Harry solved this problem:

I think that a condition is that $k$ is either odd or a multiple of 4. Here's why.

We need to be able to write $k=(y-x)(y+x)$ where $x$ and $y$ are integers. But $y-x$ and $y+x$ are either both even or both odd, so either their product is odd or it is a multiple of 4. So it is certainly necessary for $k$ to be odd or a multiple of 4.

It is also sufficient. If $k$ is odd, then $x=\frac{k-1}{2}$ and $y=\frac{k+1}{2}$ are integers, and $y^2-x^2=k$. If $k$ is a multiple of 4, then $x=\frac{k}{4}-1$ and $y=\frac{k}{4}+1$ are integers, and $y^2-x^2=k$.
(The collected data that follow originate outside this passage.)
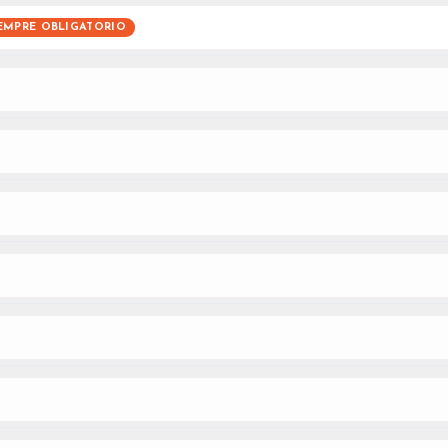
EMPRE OBLIGATORIO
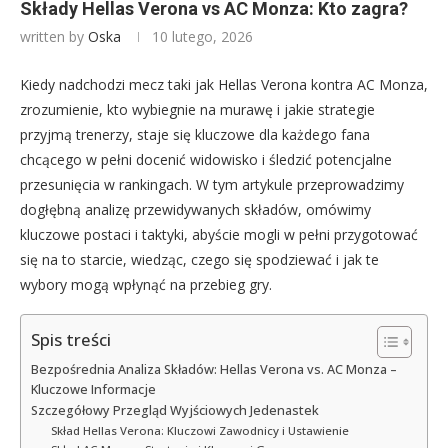
Składy Hellas Verona vs AC Monza: Kto zagra?
written by
Oska
10 lutego, 2026
Kiedy nadchodzi mecz taki jak Hellas Verona kontra AC Monza,
zrozumienie, kto wybiegnie na murawę i jakie strategie
przyjmą trenerzy, staje się kluczowe dla każdego fana
chcącego w pełni docenić widowisko i śledzić potencjalne
przesunięcia w rankingach. W tym artykule przeprowadzimy
dogłębną analizę przewidywanych składów, omówimy
kluczowe postaci i taktyki, abyście mogli w pełni przygotować
się na to starcie, wiedząc, czego się spodziewać i jak te
wybory mogą wpłynąć na przebieg gry.
Spis treści
Bezpośrednia Analiza Składów: Hellas Verona vs. AC Monza –
Kluczowe Informacje
Szczegółowy Przegląd Wyjściowych Jedenastek
Skład Hellas Verona: Kluczowi Zawodnicy i Ustawienie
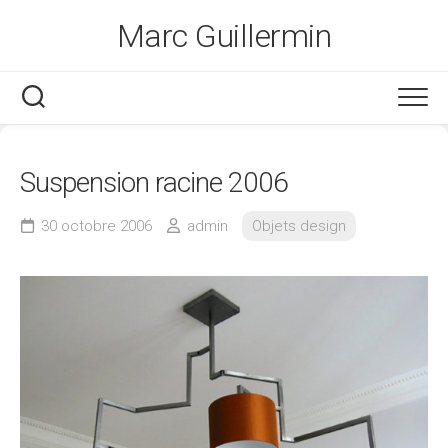
Skip
Marc Guillermin
to
content
Suspension racine 2006
30 octobre 2006
admin
Objets design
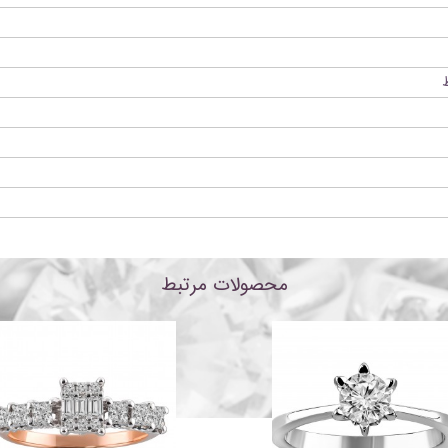
محصولات مرتبط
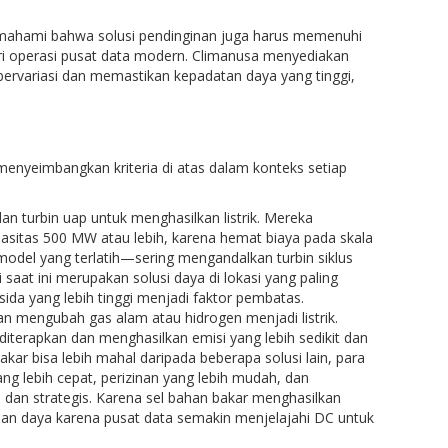
mahami bahwa solusi pendinginan juga harus memenuhi
 dari operasi pusat data modern. Climanusa menyediakan
bervariasi dan memastikan kepadatan daya yang tinggi,
nyeimbangkan kriteria di atas dalam konteks setiap
n turbin uap untuk menghasilkan listrik. Mereka
pasitas 500 MW atau lebih, karena hemat biaya pada skala
 model yang terlatih—sering mengandalkan turbin siklus
saat ini merupakan solusi daya di lokasi yang paling
da yang lebih tinggi menjadi faktor pembatas.
an mengubah gas alam atau hidrogen menjadi listrik.
terapkan dan menghasilkan emisi yang lebih sedikit dan
bakar bisa lebih mahal daripada beberapa solusi lain, para
g lebih cepat, perizinan yang lebih mudah, dan
dan strategis. Karena sel bahan bakar menghasilkan
taan daya karena pusat data semakin menjelajahi DC untuk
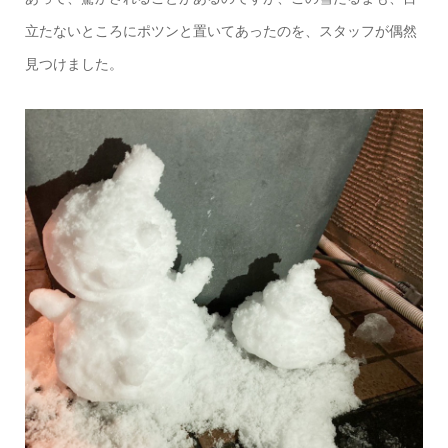
立たないところにポツンと置いてあったのを、スタッフが偶然
見つけました。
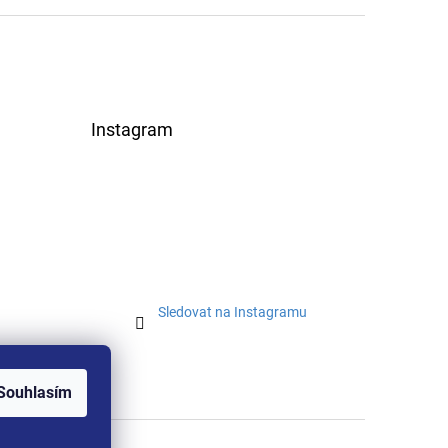
Instagram
Sledovat na Instagramu
Souhlasím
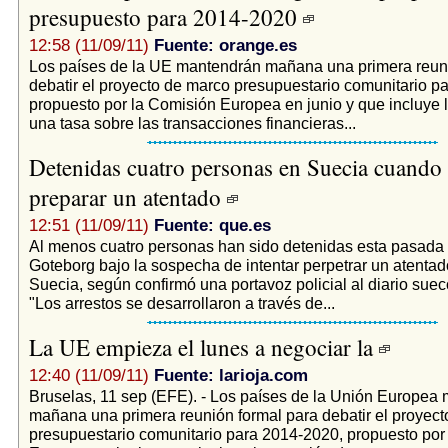
presupuesto para 2014-2020
12:58 (11/09/11)
Fuente: orange.es
Los países de la UE mantendrán mañana una primera reuni
debatir el proyecto de marco presupuestario comunitario p
propuesto por la Comisión Europea en junio y que incluye 
una tasa sobre las transacciones financieras...
Detenidas cuatro personas en Suecia cuando 
preparar un atentado
12:51 (11/09/11)
Fuente: que.es
Al menos cuatro personas han sido detenidas esta pasada
Goteborg bajo la sospecha de intentar perpetrar un atentado
Suecia, según confirmó una portavoz policial al diario sue
"Los arrestos se desarrollaron a través de...
La UE empieza el lunes a negociar la
12:40 (11/09/11)
Fuente: larioja.com
Bruselas, 11 sep (EFE). - Los países de la Unión Europea
mañana una primera reunión formal para debatir el proyec
presupuestario comunitario para 2014-2020, propuesto por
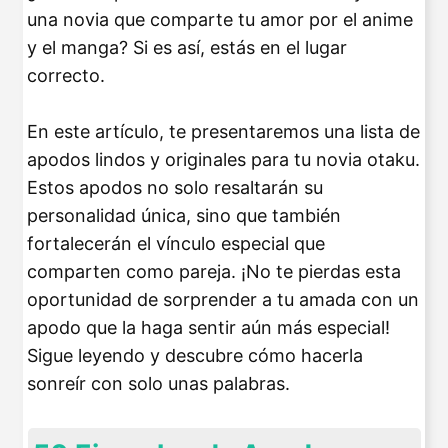
una novia que comparte tu amor por el anime
y el manga? Si es así, estás en el lugar
correcto.
En este artículo, te presentaremos una lista de
apodos lindos y originales para tu novia otaku.
Estos apodos no solo resaltarán su
personalidad única, sino que también
fortalecerán el vínculo especial que
comparten como pareja. ¡No te pierdas esta
oportunidad de sorprender a tu amada con un
apodo que la haga sentir aún más especial!
Sigue leyendo y descubre cómo hacerla
sonreír con solo unas palabras.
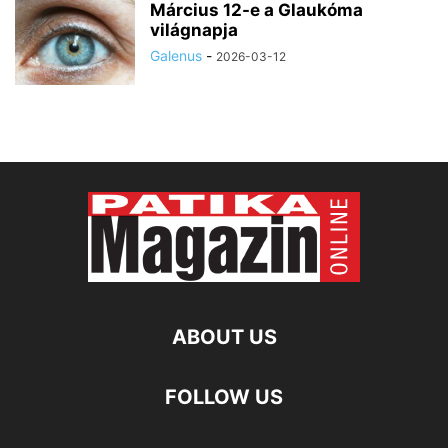
Március 12-e a Glaukóma
világnapja
Galenus
-
2026-03-12
ABOUT US
FOLLOW US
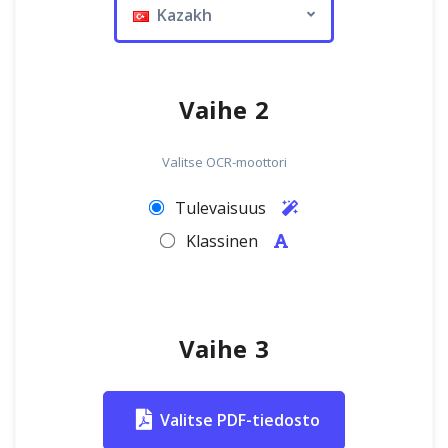
Kazakh
Vaihe 2
Valitse OCR-moottori
Tulevaisuus
Klassinen
Vaihe 3
Valitse PDF-tiedosto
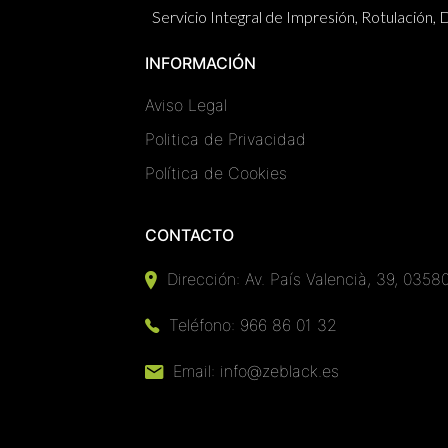
Servicio Integral de Impresión, Rotulación
INFORMACIÓN
Aviso Legal
Politica de Privacidad
Política de Cookies
CONTACTO
Dirección:
Av. País Valencià, 39, 03580 
Teléfono:
966 86 01 32
Email:
info@zeblack.es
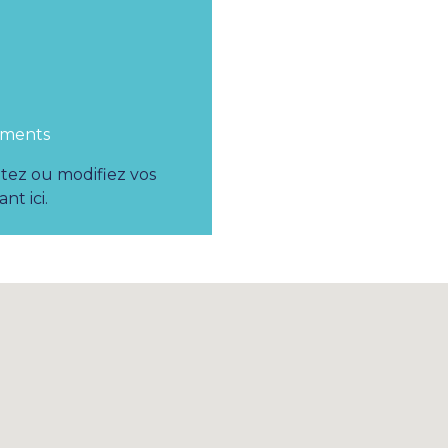
éments
utez ou modifiez vos
nt ici.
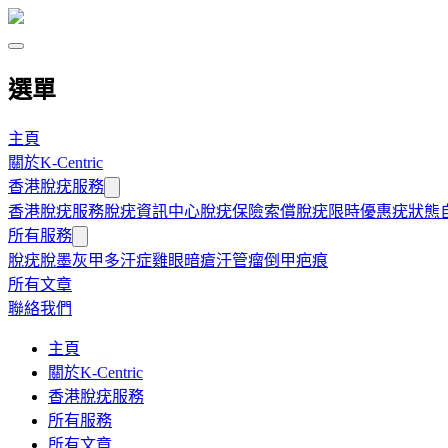
選單
主頁
關於K-Centric
香港脫疣服務
香港脫疣服務
脫疣資訊中心
脫疣保險索償
脫疣限時優惠
疣狀態
所有服務
脫疣
脫墨
灰甲
多汗症
雞眼
暗瘡
汗管瘤
倒甲
疤痕
所有文章
聯絡我們
主頁
關於K-Centric
香港脫疣服務
所有服務
所有文章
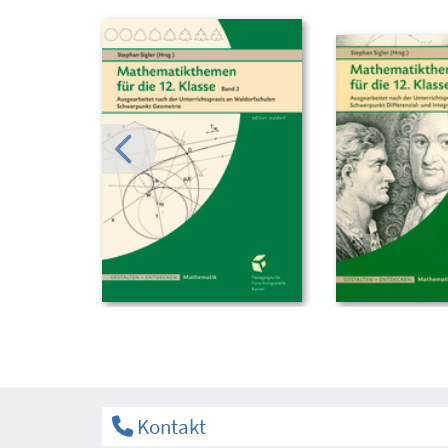
Kontakt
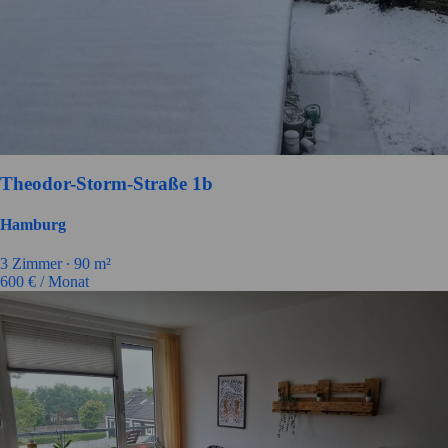
Theodor-Storm-Straße 1b
Hamburg
3
Zimmer ∙
90
m²
600
€ / Monat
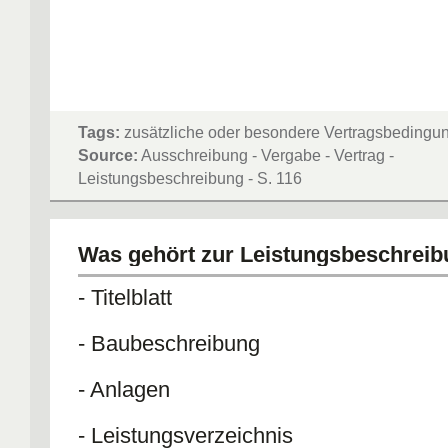
Tags:
zusätzliche oder besondere Vertragsbedingu
Source:
Ausschreibung - Vergabe - Vertrag -
Leistungsbeschreibung - S. 116
Was gehört zur Leistungsbeschreib
- Titelblatt
- Baubeschreibung
- Anlagen
- Leistungsverzeichnis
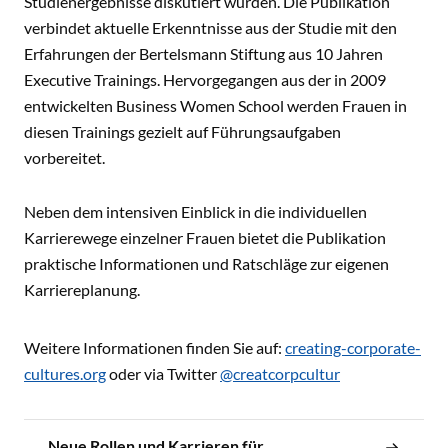
Studienergebnisse diskutiert wurden. Die Publikation
verbindet aktuelle Erkenntnisse aus der Studie mit den
Erfahrungen der Bertelsmann Stiftung aus 10 Jahren
Executive Trainings. Hervorgegangen aus der in 2009
entwickelten Business Women School werden Frauen in
diesen Trainings gezielt auf Führungsaufgaben
vorbereitet.
Neben dem intensiven Einblick in die individuellen
Karrierewege einzelner Frauen bietet die Publikation
praktische Informationen und Ratschläge zur eigenen
Karriereplanung.
Weitere Informationen finden Sie auf:
creating-corporate-
cultures.org
oder via Twitter
@creatcorpcultur
Neue Rollen und Karrieren für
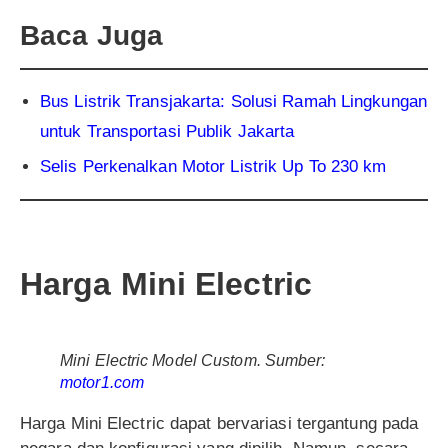
Baca Juga
Bus Listrik Transjakarta: Solusi Ramah Lingkungan
untuk Transportasi Publik Jakarta
Selis Perkenalkan Motor Listrik Up To 230 km
Harga Mini Electric
Mini Electric Model Custom. Sumber:
motor1.com
Harga Mini Electric dapat bervariasi tergantung pada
Gabriel extended this further by noting that there are multiple solutions for various values of $k$

If $k$ is a multiple of $2n-1$ but not of $4n-2$, then

$$

x=\frac{k}{4n-2}-\frac{2n-1}{2}\quad\quad y=\frac{k}{4n-2}+\frac{2n-1}{2}

$$

If k is a multiple of $4n$, then

$$

x=\frac{k}{4n}-n \quad\quad y=\frac{k}{4n}+n

$$

So, for example, if $k=21=3\times 5\times 7$ then there are solutions

$$

(x, y ) = \left(\frac{105}{6}-\frac{3}{2}, \frac{105}{6}+\frac{3}{2}\right)\mbox{ or }\left(\frac{105}{10}-\frac{5}{2}, \frac{105}{10}+\frac{5}{2}\right)\mbox{ or }\left(\frac{105}{14}-\frac{7}{2}, \frac{105}{14}+\frac{7}{2}\right)

$$

We can see the patterns in these fractions. Simplifying gives us three solutions

$$

(x, y) = (16, 19), (8, 13), (4, 11)

$$

In this case, we can see how we might take the analysis further by writing $k$ as its prime factorisation

$$

(y-x)(x+y) = 3\times 5\times 7

$$

From this we can see, for example, $(x+y)$ is either $3,5,7,15,21$ or $105$.